After a sitting US president tweeting about the biggest national sports event got more views than Elon Musk, the business magnate who bought Twitter instructed engineers to devise a system so all of his tweets would be seen by everyone. I kid you not.

Buying Twitter had been the biggest mistake of Elon Musk’s otherwise stellar career. He will live to regret it and it will forever tarnish his reputation. Far removed from his original plan to “unlock” Twitter’s “extraordinary potential”, Musk is behaving like a spoilt billionaire brat with a truly regrettable narcissistic streak. It’s really not a good look.

This week as Americans fixated on the annual Super Bowl extravaganza, Musk inserted himself into the centre of attention because his tweets didn’t get the same engagement as US President Joe Biden’s humorous one. I kid you not.

The manner in which it was done was painfully revealing of the continuing trainwreck that is Musk’s $44-billion takeover of the “digital town square”.

His cousin James Musk messaged Twitter engineers at 2.36am on Monday, February 13, just hours after the Philadelphia Eagles won the game. Biden’s tweet about his wife supporting them received 29 million views; while Musk’s tweet, which he subsequently deleted, only got 9.1 million. 
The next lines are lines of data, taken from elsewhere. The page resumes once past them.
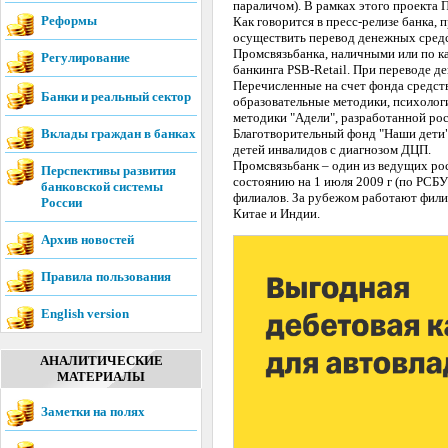
параличом). В рамках этого проекта 
Реформы
Как говорится в пресс-релизе банка
осуществить перевод денежных сред
Промсвязьбанка, наличными или по к
Регулирование
банкинга PSB-Retail. При переводе д
Перечисленные на счет фонда средст
Банки и реальный сектор
образовательные методики, психологи
методики "Адели", разработанной ро
Вклады граждан в банках
Благотворительный фонд "Наши дети" 
детей инвалидов с диагнозом ДЦП.
Промсвязьбанк – один из ведущих рос
Перспективы развития
состоянию на 1 июля 2009 г (по РСБУ
банковской системы
филиалов. За рубежом работают филиа
России
Китае и Индии.
Архив новостей
Правила пользования
English version
АНАЛИТИЧЕСКИЕ
МАТЕРИАЛЫ
Заметки на полях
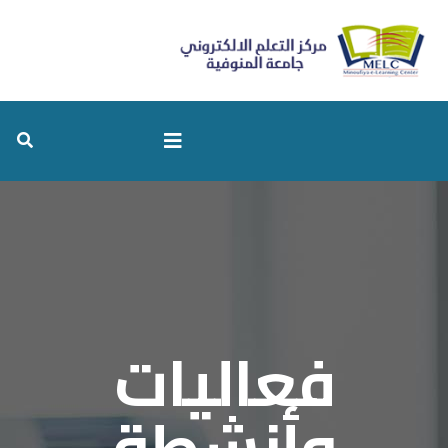
فعاليات
وأنشطة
“We are debugging an issue with engagement across the platform,” James Musk wrote on the internal Slack messaging app. “Any people who can make dashboards and write software please can you help solve this problem. This is high urgency. If you are willing to help out please thumbs up this post.”

Some 80 Twitter staff were tasked with fixing Musk’s declining popularity and decreasing engagement with his tweets.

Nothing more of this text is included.